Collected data
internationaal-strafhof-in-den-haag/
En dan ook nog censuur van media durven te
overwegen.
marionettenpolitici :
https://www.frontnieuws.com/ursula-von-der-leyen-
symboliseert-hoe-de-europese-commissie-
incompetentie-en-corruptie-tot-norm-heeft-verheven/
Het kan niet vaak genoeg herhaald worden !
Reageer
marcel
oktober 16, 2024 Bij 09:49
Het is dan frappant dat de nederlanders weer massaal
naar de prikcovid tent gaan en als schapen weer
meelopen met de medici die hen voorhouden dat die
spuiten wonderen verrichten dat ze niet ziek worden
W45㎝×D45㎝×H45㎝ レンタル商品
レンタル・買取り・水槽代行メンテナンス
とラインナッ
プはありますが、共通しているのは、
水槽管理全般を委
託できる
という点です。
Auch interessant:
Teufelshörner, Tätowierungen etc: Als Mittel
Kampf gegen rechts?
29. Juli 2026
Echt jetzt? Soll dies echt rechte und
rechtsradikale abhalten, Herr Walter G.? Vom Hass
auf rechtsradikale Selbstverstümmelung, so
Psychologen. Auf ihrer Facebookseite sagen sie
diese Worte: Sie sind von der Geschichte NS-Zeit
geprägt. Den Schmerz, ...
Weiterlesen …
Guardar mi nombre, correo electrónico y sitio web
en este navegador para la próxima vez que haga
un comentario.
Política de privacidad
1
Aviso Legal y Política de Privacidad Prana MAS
...
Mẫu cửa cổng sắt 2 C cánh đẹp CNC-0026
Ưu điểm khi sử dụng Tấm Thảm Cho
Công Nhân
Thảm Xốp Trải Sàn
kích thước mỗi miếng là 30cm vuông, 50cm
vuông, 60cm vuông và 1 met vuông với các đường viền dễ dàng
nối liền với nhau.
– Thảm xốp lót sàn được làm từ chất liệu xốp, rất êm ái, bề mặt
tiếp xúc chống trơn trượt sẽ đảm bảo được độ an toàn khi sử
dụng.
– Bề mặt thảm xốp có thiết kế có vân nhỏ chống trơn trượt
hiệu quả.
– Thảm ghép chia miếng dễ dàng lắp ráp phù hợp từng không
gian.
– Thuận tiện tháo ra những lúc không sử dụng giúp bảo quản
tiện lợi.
--
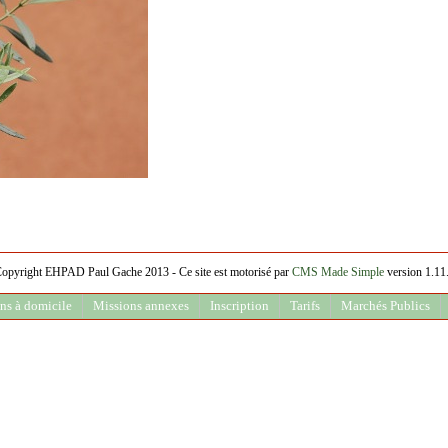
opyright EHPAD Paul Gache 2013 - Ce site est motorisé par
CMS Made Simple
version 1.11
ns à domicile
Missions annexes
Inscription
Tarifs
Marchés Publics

# Task to carry out
If a line of the data contains the string "niet", count it; then give the total alone.

# Answer for the task
2